**ACTIVITY**
Reproduce each record exactly. The pictures should be skipped.

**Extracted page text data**
________________________
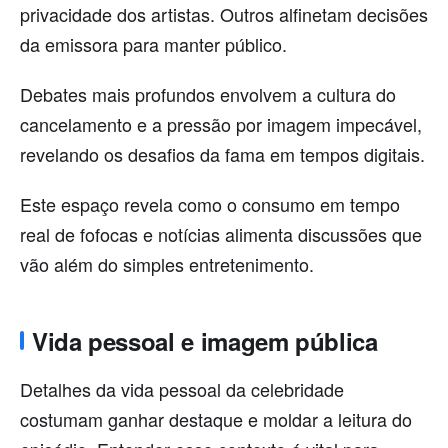
privacidade dos artistas. Outros alfinetam decisões
da emissora para manter público.
Debates mais profundos envolvem a cultura do
cancelamento e a pressão por imagem impecável,
revelando os desafios da fama em tempos digitais.
Este espaço revela como o consumo em tempo
real de fofocas e notícias alimenta discussões que
vão além do simples entretenimento.
Vida pessoal e imagem pública
Detalhes da vida pessoal da celebridade
costumam ganhar destaque e moldar a leitura do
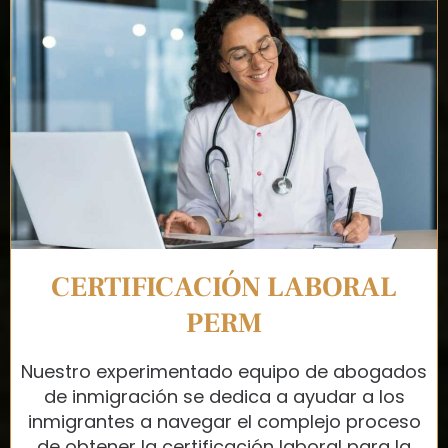
CERTIFICACIÓN LABORAL
PERM
Nuestro experimentado equipo de abogados
de inmigración se dedica a ayudar a los
inmigrantes a navegar el complejo proceso
de obtener la certificación laboral para la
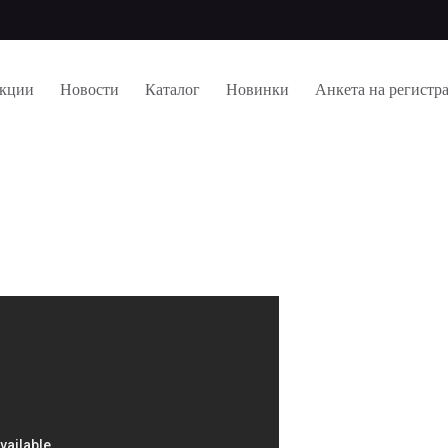
кции
Новости
Каталог
Новинки
Анкета на регистр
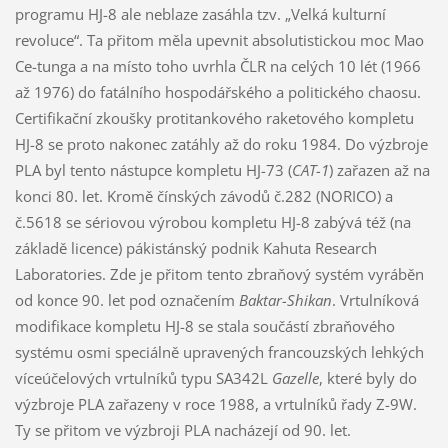
programu HJ-8 ale neblaze zasáhla tzv. „Velká kulturní
revoluce“. Ta přitom měla upevnit absolutistickou moc Mao
Ce-tunga a na místo toho uvrhla ČLR na celých 10 lét (1966
až 1976) do fatálního hospodářského a politického chaosu.
Certifikační zkoušky protitankového raketového kompletu
HJ-8 se proto nakonec zatáhly až do roku 1984. Do výzbroje
PLA byl tento nástupce kompletu HJ-73 (
CAT-1
) zařazen až na
konci 80. let. Kromě čínských závodů č.282 (NORICO) a
č.5618 se sériovou výrobou kompletu HJ-8 zabývá též (na
základě licence) pákistánský podnik Kahuta Research
Laboratories. Zde je přitom tento zbraňový systém vyráběn
od konce 90. let pod označením
Baktar-Shikan
. Vrtulníková
modifikace kompletu HJ-8 se stala součástí zbraňového
systému osmi speciálně upravených francouzských lehkých
víceúčelových vrtulníků typu SA342L
Gazelle
, které byly do
výzbroje PLA zařazeny v roce 1988, a vrtulníků řady Z-9W.
Ty se přitom ve výzbroji PLA nacházejí od 90. let.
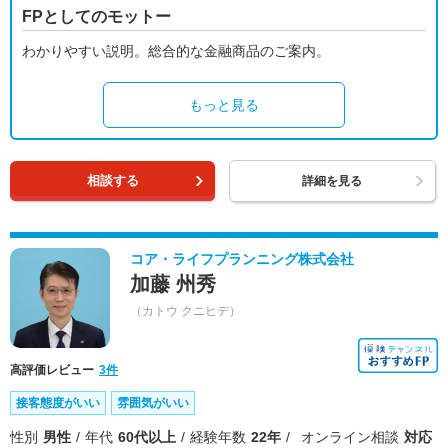
FPとしてのモットー
わかりやすい説明。総合的な金融商品のご案内。
もっと見る
相談する
詳細を見る
コア・ライフプランニング株式会社
加藤 州秀
（カトウ クニヒデ）
高評価レビュー
3件
接客態度がいい
雰囲気がいい
性別
男性
年代
60代以上
経験年数
22年
オンライン相談
対応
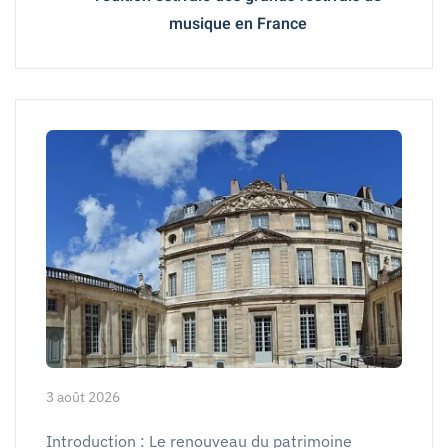
musique en France
3 août 2026
Introduction : Le renouveau du patrimoine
________________________
**ANSWER**
privacidade dos artistas. Outros alfinetam decisões
da emissora para manter público.
Debates mais profundos envolvem a cultura do
cancelamento e a pressão por imagem impecável,
revelando os desafios da fama em tempos digitais.
Este espaço revela como o consumo em tempo
real de fofocas e notícias alimenta discussões que
vão além do simples entretenimento.
Vida pessoal e imagem pública
Detalhes da vida pessoal da celebridade
costumam ganhar destaque e moldar a leitura do
CERTIFICACIÓN LABORAL
PERM
Nuestro experimentado equipo de abogados
de inmigración se dedica a ayudar a los
inmigrantes a navegar el complejo proceso
de obtener la certificación laboral para la
кции
Новости
Каталог
Новинки
Анкета на регистр
programu HJ-8 ale neblaze zasáhla tzv. „Velká kulturní
revoluce“. Ta přitom měla upevnit absolutistickou moc Mao
Ce-tunga a na místo toho uvrhla ČLR na celých 10 lét (1966
až 1976) do fatálního hospodářského a politického chaosu.
Certifikační zkoušky protitankového raketového kompletu
HJ-8 se proto nakonec zatáhly až do roku 1984. Do výzbroje
PLA byl tento nástupce kompletu HJ-73 (
CAT-1
) zařazen až na
konci 80. let. Kromě čínských závodů č.282 (NORICO) a
č.5618 se sériovou výrobou kompletu HJ-8 zabývá též (na
základě licence) pákistánský podnik Kahuta Research
Laboratories. Zde je přitom tento zbraňový systém vyráběn
od konce 90. let pod označením
Baktar-Shikan
. Vrtulníková
modifikace kompletu HJ-8 se stala součástí zbraňového
systému osmi speciálně upravených francouzských lehkých
víceúčelových vrtulníků typu SA342L
Gazelle
, které byly do
výzbroje PLA zařazeny v roce 1988, a vrtulníků řady Z-9W.
Ty se přitom ve výzbroji PLA nacházejí od 90. let.
FPとしてのモットー
わかりやすい説明。総合的な金融商品のご案内。
もっと見る
相談する
詳細を見る
コア・ライフプランニング株式会社
加藤 州秀
（カトウ クニヒデ）
高評価レビュー
3件
接客態度がいい
雰囲気がいい
性別
男性
年代
60代以上
経験年数
22年
オンライン相談
対応
musique en France
3 août 2026
Introduction : Le renouveau du patrimoine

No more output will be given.